The Applied Aquatic Ecology Hub recently hosted a two-day forum on managing waterways through drought with a focus on how to select and protect critical refuge habitats.
Waterway managers from across the state, the Victorian Environmental Water Holder (VEWH) and the Department of Environment, Land, Water and Planning (DEWLP) all came together to dig deep into some of the key issues around prioritising drought refuges and work towards devising strategic ways to manage them.
But what are the best strategies for managing these sites under prolonged drought/dry conditions?
The focus for waterway managers can shift from trying to increase populations of native plants and animals to maintaining critical habitats to prevent significant population declines and the catastrophic loss of key species.
Subject experts were invited to share their knowledge on a variety of topics during day one helping to provide a strong knowledge foundation for day two. A variety of great topics were explored including:
- What are climate predications telling us?
- What might a change in rainfall mean for stream flow
- How does groundwater interact with refuges and how might we be able to use it in the future to help support refuges?
- Which tools are available to help us identify potential refuges?
- How do refuges connect in the landscape
- Which species would need protecting and why?

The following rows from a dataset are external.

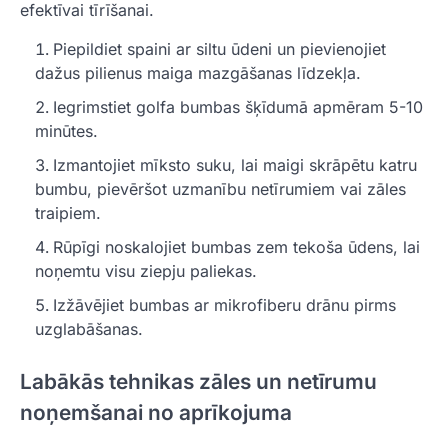
efektīvai tīrīšanai.
Piepildiet spaini ar siltu ūdeni un pievienojiet
dažus pilienus maiga mazgāšanas līdzekļa.
Iegrimstiet golfa bumbas šķīdumā apmēram 5-10
minūtes.
Izmantojiet mīksto suku, lai maigi skrāpētu katru
bumbu, pievēršot uzmanību netīrumiem vai zāles
traipiem.
Rūpīgi noskalojiet bumbas zem tekoša ūdens, lai
noņemtu visu ziepju paliekas.
Izžāvējiet bumbas ar mikrofiberu drānu pirms
uzglabāšanas.
Labākās tehnikas zāles un netīrumu
noņemšanai no aprīkojuma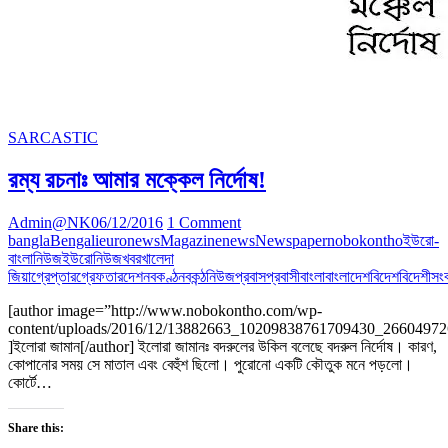
SARCASTIC
রম্য রচনাঃ আমার মক্কেল নির্দোষ!
Admin@NK
06/12/2016
1 Comment
bangla
Bengali
euronews
Magazine
news
Newspaper
nobokontho
ইউরো-
বাংলানিউজ
ইউরোনিউজ
খবর
খালেদা
জিয়া
গ্রেপ্তার
গ্রেফতার
দেশ
নবকণ্ঠ
নবকন্ঠ
নিউজ
প্রবাস
প্রবাসী
বাংলা
বাংলাদেশ
বিদেশ
বিদেশী
সং
[author image=”http://www.nobokontho.com/wp-
content/uploads/2016/12/13882663_10209838761709430_26604972
]ইলোরা জামান[/author] ইলোরা জামানঃ বদরুলের উকিল বলেছে বদরুল নির্দোষ। কারণ,
কোপানোর সময় সে মাতাল এবং বেহুঁশ ছিলো। পুরোনো একটি কৌতুক মনে পড়লো।
কোর্টে…
Share this:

Day two focussed on the needs of waterway managers. The day began with waterway managers presenting their experiences and approaches to managing waterways through drought. Participants then participated in facilitated discussions that built on the material presented throughout the forum to:
- highlight knowledge, strategy and policy focussed actions that could improve drought management approaches, and
- develop some preliminary guidelines that managers may use when identifying and managing refuge habitats.

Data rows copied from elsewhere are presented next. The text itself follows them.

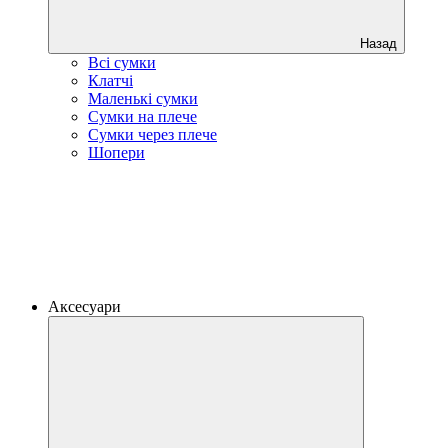
Назад
Всі сумки
Клатчі
Маленькі сумки
Сумки на плече
Сумки через плече
Шопери
Аксесуари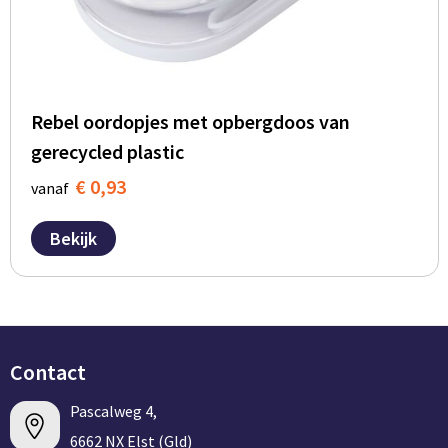
Rebel oordopjes met opbergdoos van
gerecycled plastic
€ 0,93
vanaf
Bekijk
Contact
Pascalweg 4,
6662 NX Elst (Gld)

Forum numbers were kept small so participants could delve into some of the ideas, exploring them through meaningful discussion. Some of the key themes explored were: how management might change during drought or as refuges become dryer; what are the key objectives to manage for and why have they been chosen; and what are the opportunities for Traditional Owner groups and communities to help in identifying potential refuge habitats.
The outcomes of the forum are currently being synthesised and will be shared with partner agencies soon.